• [TASK DETAILS]: Please print the entries exactly, omitting each image.

• [TASK DATA]:
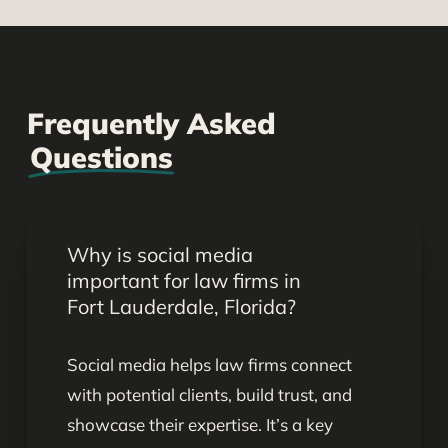
Frequently Asked
Questions
Why is social media
important for law firms in
Fort Lauderdale, Florida?
Social media helps law firms connect
with potential clients, build trust, and
showcase their expertise. It’s a key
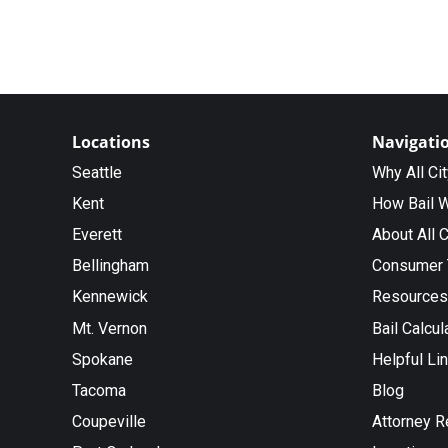
Locations
Navigati
Seattle
Why All Ci
Kent
How Bail 
Everett
About All C
Bellingham
Consumer 
Kennewick
Resources
Mt. Vernon
Bail Calcul
Spokane
Helpful Li
Tacoma
Blog
Coupeville
Attorney R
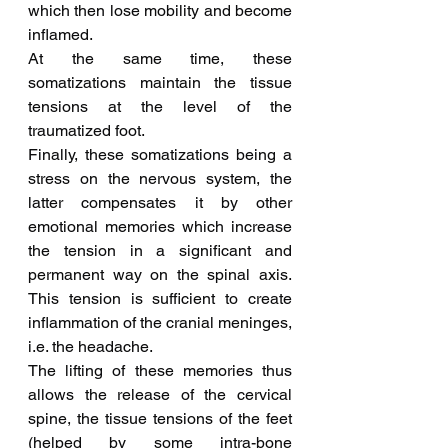
which then lose mobility and become 
inflamed.
At the same time, these 
somatizations maintain the tissue 
tensions at the level of the 
traumatized foot.
Finally, these somatizations being a 
stress on the nervous system, the 
latter compensates it by other 
emotional memories which increase 
the tension in a significant and 
permanent way on the spinal axis. 
This tension is sufficient to create 
inflammation of the cranial meninges, 
i.e. the headache.
The lifting of these memories thus 
allows the release of the cervical 
spine, the tissue tensions of the feet 
(helped by some intra-bone 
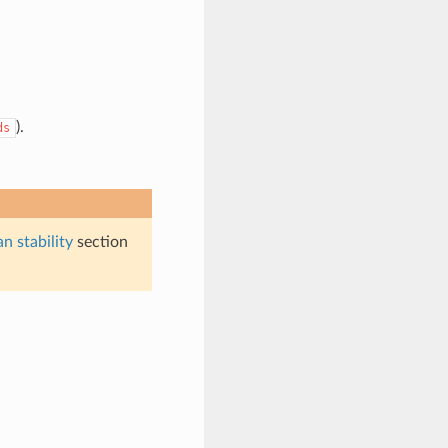
).
ds
n stability
section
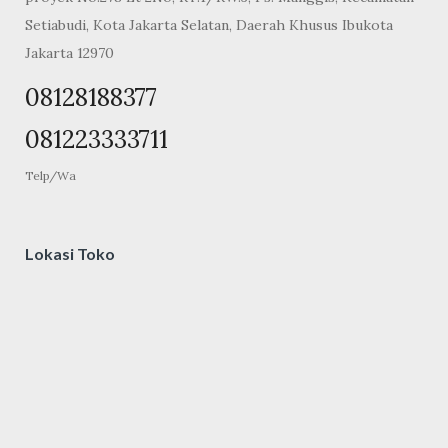
Setiabudi, Kota Jakarta Selatan, Daerah Khusus Ibukota
Jakarta 12970
08128188377
081223333711
Telp/Wa
Lokasi Toko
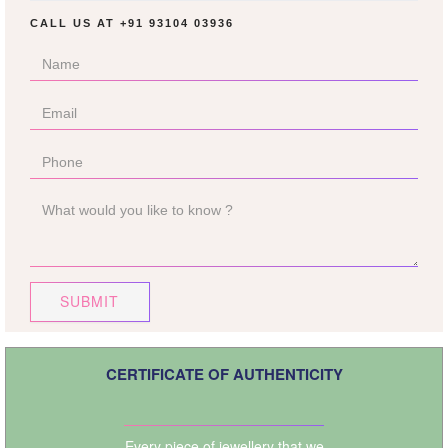
CALL US AT
+91 93104 03936
SUBMIT
CERTIFICATE OF AUTHENTICITY
Every piece of jewellery that we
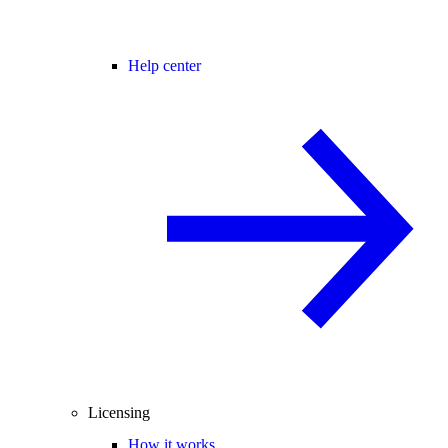
Help center
Licensing
How it works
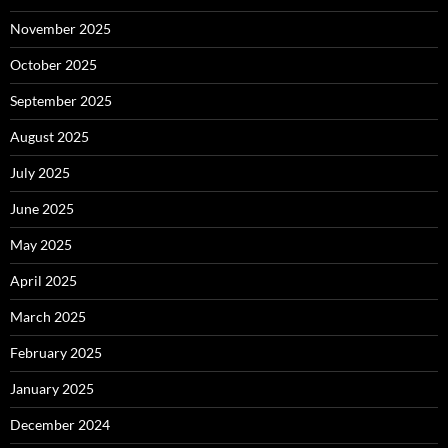
November 2025
October 2025
September 2025
August 2025
July 2025
June 2025
May 2025
April 2025
March 2025
February 2025
January 2025
December 2024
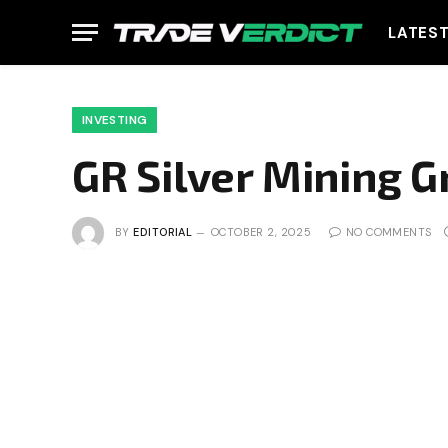
LATES
INVESTING
GR Silver Mining G
BY
EDITORIAL
OCTOBER 2, 2025
NO COMMENTS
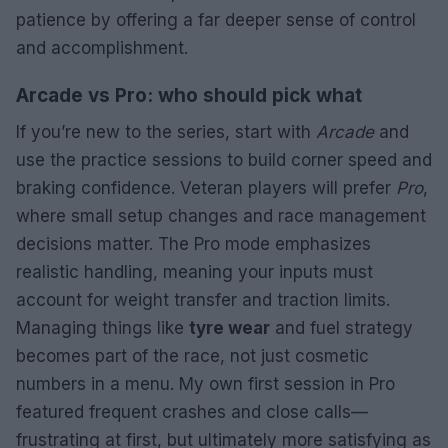
patience by offering a far deeper sense of control
and accomplishment.
Arcade vs Pro: who should pick what
If you’re new to the series, start with
Arcade
and
use the practice sessions to build corner speed and
braking confidence. Veteran players will prefer
Pro
,
where small setup changes and race management
decisions matter. The Pro mode emphasizes
realistic handling, meaning your inputs must
account for weight transfer and traction limits.
Managing things like
tyre wear
and fuel strategy
becomes part of the race, not just cosmetic
numbers in a menu. My own first session in Pro
featured frequent crashes and close calls—
frustrating at first, but ultimately more satisfying as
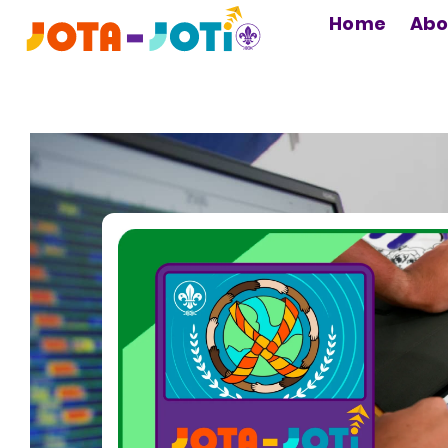
MAIN
Home
Abo
NAVIGATION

• [REPLY TO THE EXERCISE]:
Frequently Asked
Questions
Why is social media
important for law firms in
Fort Lauderdale, Florida?
Social media helps law firms connect
with potential clients, build trust, and
showcase their expertise. It’s a key
Locations
Navigati
Seattle
Why All Ci
Kent
How Bail 
Everett
About All C
Bellingham
Consumer 
Kennewick
Resources
Mt. Vernon
Bail Calcul
Spokane
Helpful Li
Tacoma
Blog
Coupeville
Attorney R
which then lose mobility and become 
inflamed.
At the same time, these 
somatizations maintain the tissue 
tensions at the level of the 
traumatized foot.
Finally, these somatizations being a 
stress on the nervous system, the 
latter compensates it by other 
emotional memories which increase 
the tension in a significant and 
permanent way on the spinal axis. 
This tension is sufficient to create 
inflammation of the cranial meninges, 
i.e. the headache.
The lifting of these memories thus 
allows the release of the cervical 
spine, the tissue tensions of the feet 
(helped by some intra-bone 
).
ds
n stability
section
Setiabudi, Kota Jakarta Selatan, Daerah Khusus Ibukota
Jakarta 12970
08128188377
081223333711
Telp/Wa
Lokasi Toko
CALL US AT
+91 93104 03936
SUBMIT
CERTIFICATE OF AUTHENTICITY
Every piece of jewellery that we
Help center
Licensing
How it works
November 2025
October 2025
September 2025
August 2025
July 2025
June 2025
May 2025
April 2025
March 2025
February 2025
January 2025
December 2024
LATES
INVESTING
GR Silver Mining G
BY
EDITORIAL
OCTOBER 2, 2025
NO COMMENTS
patience by offering a far deeper sense of control
and accomplishment.
Arcade vs Pro: who should pick what
If you’re new to the series, start with
Arcade
and
use the practice sessions to build corner speed and
braking confidence. Veteran players will prefer
Pro
,
where small setup changes and race management
decisions matter. The Pro mode emphasizes
realistic handling, meaning your inputs must
account for weight transfer and traction limits.
Managing things like
tyre wear
and fuel strategy
becomes part of the race, not just cosmetic
numbers in a menu. My own first session in Pro
featured frequent crashes and close calls—
frustrating at first, but ultimately more satisfying as
MAIN
Home
Abo
NAVIGATION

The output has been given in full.